* _Task instructions_: Could you write out the whole listing exactly as it appears?

* _Given records_:
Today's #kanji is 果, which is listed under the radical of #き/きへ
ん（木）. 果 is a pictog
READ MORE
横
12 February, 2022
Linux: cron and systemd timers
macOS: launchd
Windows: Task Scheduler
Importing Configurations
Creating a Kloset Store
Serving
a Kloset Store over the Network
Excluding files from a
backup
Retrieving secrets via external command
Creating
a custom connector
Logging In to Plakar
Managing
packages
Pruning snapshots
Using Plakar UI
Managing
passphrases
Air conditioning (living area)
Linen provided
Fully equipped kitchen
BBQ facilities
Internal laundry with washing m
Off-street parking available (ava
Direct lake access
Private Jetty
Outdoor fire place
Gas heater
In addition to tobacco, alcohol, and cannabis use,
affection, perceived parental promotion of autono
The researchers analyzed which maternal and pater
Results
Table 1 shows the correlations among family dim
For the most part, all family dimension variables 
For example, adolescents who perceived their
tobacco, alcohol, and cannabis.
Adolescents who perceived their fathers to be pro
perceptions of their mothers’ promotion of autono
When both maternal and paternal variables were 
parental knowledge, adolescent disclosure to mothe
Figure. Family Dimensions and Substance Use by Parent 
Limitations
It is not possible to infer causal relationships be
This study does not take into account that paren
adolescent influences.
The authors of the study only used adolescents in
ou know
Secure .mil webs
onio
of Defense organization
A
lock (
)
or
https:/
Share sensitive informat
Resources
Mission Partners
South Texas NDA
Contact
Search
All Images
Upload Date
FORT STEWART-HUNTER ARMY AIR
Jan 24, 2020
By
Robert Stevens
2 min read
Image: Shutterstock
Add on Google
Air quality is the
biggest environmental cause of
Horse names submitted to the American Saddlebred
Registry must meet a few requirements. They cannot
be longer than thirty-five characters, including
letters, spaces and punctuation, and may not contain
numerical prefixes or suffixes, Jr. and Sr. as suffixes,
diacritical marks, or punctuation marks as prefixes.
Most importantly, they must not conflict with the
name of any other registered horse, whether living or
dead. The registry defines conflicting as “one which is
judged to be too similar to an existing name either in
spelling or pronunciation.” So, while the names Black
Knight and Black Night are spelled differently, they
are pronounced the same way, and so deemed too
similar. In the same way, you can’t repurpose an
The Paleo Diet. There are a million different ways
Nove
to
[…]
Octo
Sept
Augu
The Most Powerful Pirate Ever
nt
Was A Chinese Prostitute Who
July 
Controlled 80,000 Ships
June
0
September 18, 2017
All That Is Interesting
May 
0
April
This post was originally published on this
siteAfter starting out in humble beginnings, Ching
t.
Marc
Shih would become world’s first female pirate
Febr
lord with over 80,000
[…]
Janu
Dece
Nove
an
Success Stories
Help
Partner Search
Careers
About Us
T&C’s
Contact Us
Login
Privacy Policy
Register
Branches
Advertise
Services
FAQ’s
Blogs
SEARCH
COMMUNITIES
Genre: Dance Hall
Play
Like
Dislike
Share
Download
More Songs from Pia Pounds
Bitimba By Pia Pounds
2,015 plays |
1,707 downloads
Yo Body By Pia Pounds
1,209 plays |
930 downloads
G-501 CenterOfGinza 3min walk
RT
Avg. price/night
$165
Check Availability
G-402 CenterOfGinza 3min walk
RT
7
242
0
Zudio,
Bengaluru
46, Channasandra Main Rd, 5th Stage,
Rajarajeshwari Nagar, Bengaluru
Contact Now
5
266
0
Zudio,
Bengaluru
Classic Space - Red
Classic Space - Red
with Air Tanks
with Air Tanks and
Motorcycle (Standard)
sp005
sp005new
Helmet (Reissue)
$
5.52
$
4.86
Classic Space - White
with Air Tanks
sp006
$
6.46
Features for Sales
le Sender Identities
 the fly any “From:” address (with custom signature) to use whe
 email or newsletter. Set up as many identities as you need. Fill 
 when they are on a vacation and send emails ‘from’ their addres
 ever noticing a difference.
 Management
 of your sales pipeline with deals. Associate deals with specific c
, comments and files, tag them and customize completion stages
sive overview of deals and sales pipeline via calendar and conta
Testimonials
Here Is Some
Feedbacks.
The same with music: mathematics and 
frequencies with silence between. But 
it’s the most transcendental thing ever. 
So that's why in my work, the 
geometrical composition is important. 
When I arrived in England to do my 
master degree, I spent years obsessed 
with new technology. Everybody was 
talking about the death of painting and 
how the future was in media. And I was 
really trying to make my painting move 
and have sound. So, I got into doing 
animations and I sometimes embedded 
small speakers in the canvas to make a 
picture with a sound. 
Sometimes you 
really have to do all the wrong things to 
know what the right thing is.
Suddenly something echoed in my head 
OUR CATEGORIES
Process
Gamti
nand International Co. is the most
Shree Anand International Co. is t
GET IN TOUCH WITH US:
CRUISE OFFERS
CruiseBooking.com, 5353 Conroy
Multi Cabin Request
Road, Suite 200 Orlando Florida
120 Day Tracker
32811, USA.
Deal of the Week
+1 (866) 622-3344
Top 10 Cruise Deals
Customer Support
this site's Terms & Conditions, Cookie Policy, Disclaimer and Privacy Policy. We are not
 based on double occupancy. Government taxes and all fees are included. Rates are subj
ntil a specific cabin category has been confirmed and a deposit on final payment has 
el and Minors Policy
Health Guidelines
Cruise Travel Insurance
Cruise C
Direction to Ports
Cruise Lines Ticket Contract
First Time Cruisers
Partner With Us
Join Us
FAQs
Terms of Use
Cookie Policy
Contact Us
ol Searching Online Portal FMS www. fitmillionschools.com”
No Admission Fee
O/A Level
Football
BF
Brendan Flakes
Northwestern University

* _Response to this exercise_:
Today's #kanji is 果, which is listed under the radical of #き/きへ
ん（木）. 果 is a pictog
READ MORE
横
12 February, 2022
Linux: cron and systemd timers
macOS: launchd
Windows: Task Scheduler
Importing Configurations
Creating a Kloset Store
Serving
a Kloset Store over the Network
Excluding files from a
backup
Retrieving secrets via external command
Creating
a custom connector
Logging In to Plakar
Managing
packages
Pruning snapshots
Using Plakar UI
Managing
passphrases
Air conditioning (living area)
Linen provided
Fully equipped kitchen
BBQ facilities
Internal laundry with washing m
Off-street parking available (ava
Direct lake access
Private Jetty
Outdoor fire place
Gas heater
In addition to tobacco, alcohol, and cannabis use,
affection, perceived parental promotion of autono
The researchers analyzed which maternal and pater
Results
Table 1 shows the correlations among family dim
For the most part, all family dimension variables 
For example, adolescents who perceived their
tobacco, alcohol, and cannabis.
Adolescents who perceived their fathers to be pro
perceptions of their mothers’ promotion of autono
When both maternal and paternal variables were 
parental knowledge, adolescent disclosure to mothe
Figure. Family Dimensions and Substance Use by Parent 
Limitations
It is not possible to infer causal relationships be
This study does not take into account that paren
adolescent influences.
The authors of the study only used adolescents in
ou know
Secure .mil webs
onio
of Defense organization
A
lock (
)
or
https:/
Share sensitive informat
Resources
Mission Partners
South Texas NDA
Contact
Search
All Images
Upload Date
FORT STEWART-HUNTER ARMY AIR
Jan 24, 2020
By
Robert Stevens
2 min read
Image: Shutterstock
Add on Google
Air quality is the
biggest environmental cause of
Horse names submitted to the American Saddlebred
Registry must meet a few requirements. They cannot
be longer than thirty-five characters, including
letters, spaces and punctuation, and may not contain
numerical prefixes or suffixes, Jr. and Sr. as suffixes,
diacritical marks, or punctuation marks as prefixes.
Most importantly, they must not conflict with the
name of any other registered horse, whether living or
dead. The registry defines conflicting as “one which is
judged to be too similar to an existing name either in
spelling or pronunciation.” So, while the names Black
Knight and Black Night are spelled differently, they
are pronounced the same way, and so deemed too
similar. In the same way, you can’t repurpose an
The Paleo Diet. There are a million different ways
Nove
to
[…]
Octo
Sept
Augu
The Most Powerful Pirate Ever
nt
Was A Chinese Prostitute Who
July 
Controlled 80,000 Ships
June
0
September 18, 2017
All That Is Interesting
May 
0
April
This post was originally published on this
siteAfter starting out in humble beginnings, Ching
t.
Marc
Shih would become world’s first female pirate
Febr
lord with over 80,000
[…]
Janu
Dece
Nove
an
Success Stories
Help
Partner Search
Careers
About Us
T&C’s
Contact Us
Login
Privacy Policy
Register
Branches
Advertise
Services
FAQ’s
Blogs
SEARCH
COMMUNITIES
Genre: Dance Hall
Play
Like
Dislike
Share
Download
More Songs from Pia Pounds
Bitimba By Pia Pounds
2,015 plays |
1,707 downloads
Yo Body By Pia Pounds
1,209 plays |
930 downloads
G-501 CenterOfGinza 3min walk
RT
Avg. price/night
$165
Check Availability
G-402 CenterOfGinza 3min walk
RT
7
242
0
Zudio,
Bengaluru
46, Channasandra Main Rd, 5th Stage,
Rajarajeshwari Nagar, Bengaluru
Contact Now
5
266
0
Zudio,
Bengaluru
Classic Space - Red
Classic Space - Red
with Air Tanks
with Air Tanks and
Motorcycle (Standard)
sp005
sp005new
Helmet (Reissue)
$
5.52
$
4.86
Classic Space - White
with Air Tanks
sp006
$
6.46
Features for Sales
le Sender Identities
 the fly any “From:” address (with custom signature) to use whe
 email or newsletter. Set up as many identities as you need. Fill 
 when they are on a vacation and send emails ‘from’ their addres
 ever noticing a difference.
 Management
 of your sales pipeline with deals. Associate deals with specific c
, comments and files, tag them and customize completion stages
sive overview of deals and sales pipeline via calendar and conta
Testimonials
Here Is Some
Feedbacks.
The same with music: mathematics and 
frequencies with silence between. But 
it’s the most transcendental thing ever. 
So that's why in my work, the 
geometrical composition is important. 
When I arrived in England to do my 
master degree, I spent years obsessed 
with new technology. Everybody was 
talking about the death of painting and 
how the future was in media. And I was 
really trying to make my painting move 
and have sound. So, I got into doing 
animations and I sometimes embedded 
small speakers in the canvas to make a 
picture with a sound. 
Sometimes you 
really have to do all the wrong things to 
know what the right thing is.
Suddenly something echoed in my head 
OUR CATEGORIES
Process
Gamti
nand International Co. is the most
Shree Anand International Co. is t
GET IN TOUCH WITH US:
CRUISE OFFERS
CruiseBooking.com, 5353 Conroy
Multi Cabin Request
Road, Suite 200 Orlando Florida
120 Day Tracker
32811, USA.
Deal of the Week
+1 (866) 622-3344
Top 10 Cruise Deals
Customer Support
this site's Terms & Conditions, Cookie Policy, Disclaimer and Privacy Policy. We are not
 based on double occupancy. Government taxes and all fees are included. Rates are subj
ntil a specific cabin category has been confirmed and a deposit on final payment has 
el and Minors Policy
Health Guidelines
Cruise Travel Insurance
Cruise C
Direction to Ports
Cruise Lines Ticket Contract
First Time Cruisers
Partner With Us
Join Us
FAQs
Terms of Use
Cookie Policy
Contact Us
ol Searching Online Portal FMS www. fitmillionschools.com”
No Admission Fee
O/A Level
Football
BF
Brendan Flakes
Northwestern University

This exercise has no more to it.